Still, it remains to be seen whether the House will approve the larger package.
The vote came two days after the House rejected a similar bill, a move that triggered a record one-day plunge on Wall Street and upset world financial markets. Senate leaders from both parties pushed hard to craft the bill that Bush said he needed to avert an economic meltdown, hoping the incentives will change the minds of House members who voted no: fiscally conservative Republicans and liberal Democrats.
"An end to the crisis is now in sight," declared Senate Majority Leader Harry Reid, a Nevada Democrat, after the vote.
"This is not a piece of legislation for lower Manhattan. It's a piece of legislation for all Americans," Reid said. US taxpayers "have a right to be frustrated with the economic crisis we face, and we share that with them. But inaction is not an option . . . It is my expectation the House of Representatives will follow suit."

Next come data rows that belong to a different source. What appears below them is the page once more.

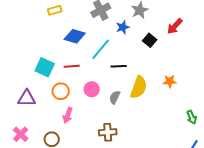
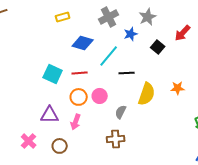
orange circle: (61, 91) -> (79, 97), moved
gray semicircle: (115, 97) -> (121, 112), moved
purple triangle: (27, 98) -> (50, 115), moved

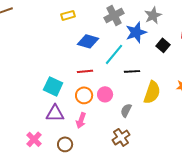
blue star: (131, 34) -> (136, 32), size x1.5
cyan square: (53, 74) -> (53, 86), moved
brown cross: (116, 139) -> (121, 137), turned -30

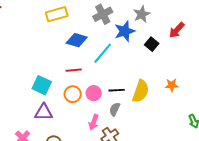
yellow rectangle: (68, 15) -> (57, 14), size x1.5
black line: (132, 71) -> (117, 90), moved
pink arrow: (81, 120) -> (94, 122), moved

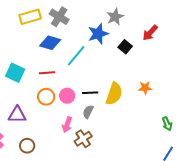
gray cross: (103, 14) -> (59, 17), moved, turned -30
cyan square: (42, 85) -> (15, 73), moved

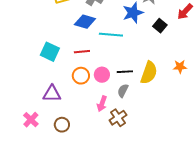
cyan line: (76, 56) -> (111, 35), turned 55

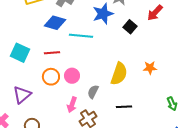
black line: (125, 72) -> (124, 107), moved
purple triangle: (52, 94) -> (22, 95), turned -42

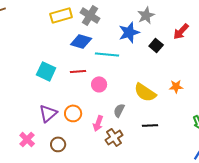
yellow semicircle: (119, 74) -> (145, 92), turned 105
pink circle: (72, 76) -> (99, 84), moved
orange circle: (51, 77) -> (73, 113), moved

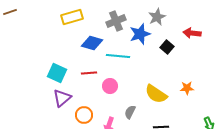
gray cross: (90, 15) -> (116, 21), moved, turned 36
red arrow: (181, 31) -> (192, 33), turned 54
purple triangle: (48, 113) -> (62, 98), moved

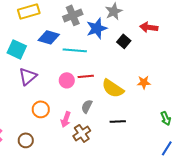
cyan square: (57, 73) -> (17, 49), moved
red line: (89, 73) -> (86, 76), moved
purple triangle: (62, 98) -> (28, 76), moved

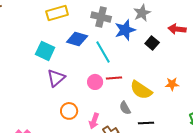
gray cross: (73, 15) -> (101, 17), turned 36
cyan line: (75, 50) -> (103, 52), turned 55
gray semicircle: (87, 106) -> (125, 108), moved, turned -56

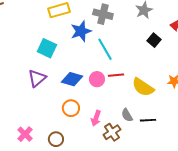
blue star: (125, 30) -> (81, 31), moved
blue diamond: (77, 39) -> (72, 79), moved
purple triangle: (56, 78) -> (37, 78), moved
gray semicircle: (125, 108) -> (127, 115), moved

But most congressional leaders, involved in their own series of intense negotiations, said it was impossible to predict what will happen Friday, when the House is expected to vote on the measure.
House Financial Services Committee chairman Barney Frank of Massachusetts, who has played a major role in negotiations about the bill, said he believed the Senate additions to the bill, including business and middle-class tax breaks, could convince some recalcitrant colleagues to vote yes. But some representatives, he said, could be swayed by their constituents' reaction to the stock market's plunge Monday, which damaged the economy and drained value from retirement accounts.
"People who are engaged in the economy are saying, `My God, you have to do this,' " he said.
House Minority Leader John Boehner of Ohio, the top Republican in the House, said yesterday he was "optimistic that we will have the votes to pass this" but added after Monday's stunning defeat of the measure "I am not taking anything for granted."